Turn every stone
Shutting down fields and facilities forms a natural part of petroleum activities. Before production ceases, it is important that all measures which could provide profitable production have been assessed.
When a facility ceases to be used,
the area must be cleaned up
Tie-back of new discoveries can extend
the producing life of many facilities
(Photo: Aker Solutions)
Continuous technological progress, field development and tie-back of new discoveries may help to extend producing life. But the point will eventually be reached when the cost of continued production from a field is higher than the revenues generated by its own output and from any possible tied-back fields. The decision will then be taken to shut down and begin the work of removing the facilities. Estimating precise cessation dates for the various fields and installations is difficult, since they will depend on several factors. These could include oil and gas prices, expected developments in production, improved production techniques, operating and maintenance costs, and the technical condition and producing life of the installations. In addition to uncertainty over shutdown, the launch date and duration of the actual cessation project may be uncertain.
Fields which are or could shut down within five years
Up to 25 per cent of fields currently on stream could cease to produce over the coming five-year period. That might sound dramatic, but output from the relevant fields has only a minor impact on total production from the Norwegian continental shelf (NCS). At 31 December 2016, 23 fields had shut down on the NCS. Their output contributed six per cent of total Production.
Changed assumptions affect producing life
When a plan for development and operation (PDO) is submitted to the government, the licensees will have planned how and for how long the field is to produce. This is based on knowledge and data at the submission date.

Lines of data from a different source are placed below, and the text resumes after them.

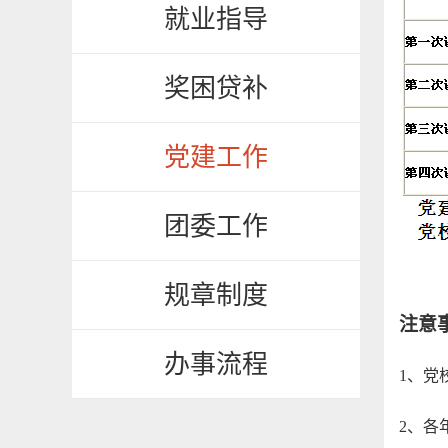
就业指导
奖困贷补
党建工作
团委工作
规章制度
注意
办事流程
1
、党
2
、各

While these early estimates have proved over-optimistic in some cases, fields usually stay on stream longer and produce more than originally expected.
Shutdown and disposal costs over the past five years totalled NOK 32.5 billion and NOK 8.5 billion respectively in 2016 value. These amounts are large viewed in isolation, but small compared with expenditure on exploration, development and operation and with revenues from the Fields.
Regulations for shutdown and disposal
Cessation of petroleum activities and disposal of facilities are regulated by chapter 5 of the Petroleum Act. This specifies requirements for a decommissioning plan as well as rules on notifying termination of use, the disposal decision, liability, encumbrances and takeover by the state.
Frigg is the largest field on the NCS so far to have completed the disposal of its facilities. Production ceased in 2004 after 27 years on stream. Offshore disposal work began in 2005 and this extensive job was finalised in 2010.